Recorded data
--*--
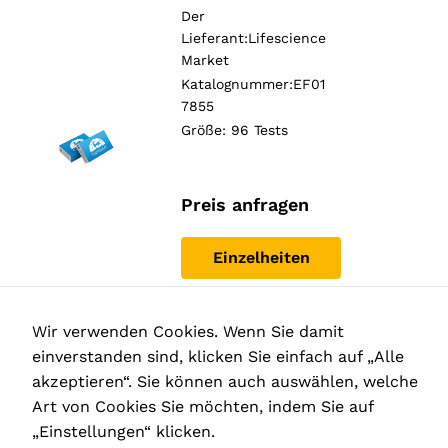
Der
Lieferant:
Lifescience
Market
Katalognummer:EF01
7855
Größe: 96 Tests
Preis anfragen
Einzelheiten
Wir verwenden Cookies. Wenn Sie damit
einverstanden sind, klicken Sie einfach auf „Alle
Der
akzeptieren“. Sie können auch auswählen, welche
Lieferant:
Lifescience
Art von Cookies Sie möchten, indem Sie auf
Market
„Einstellungen“ klicken.
Katalognummer:EF01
--*--
__PROMPT__.
Give every entry again verbatim, with no pictures.

__OUTPUT__.
Der
Lieferant:
Lifescience
Market
Katalognummer:EF01
7855
Größe: 96 Tests
Preis anfragen
Einzelheiten
Wir verwenden Cookies. Wenn Sie damit
einverstanden sind, klicken Sie einfach auf „Alle
Der
akzeptieren“. Sie können auch auswählen, welche
Lieferant:
Lifescience
Art von Cookies Sie möchten, indem Sie auf
Market
„Einstellungen“ klicken.
Katalognummer:EF01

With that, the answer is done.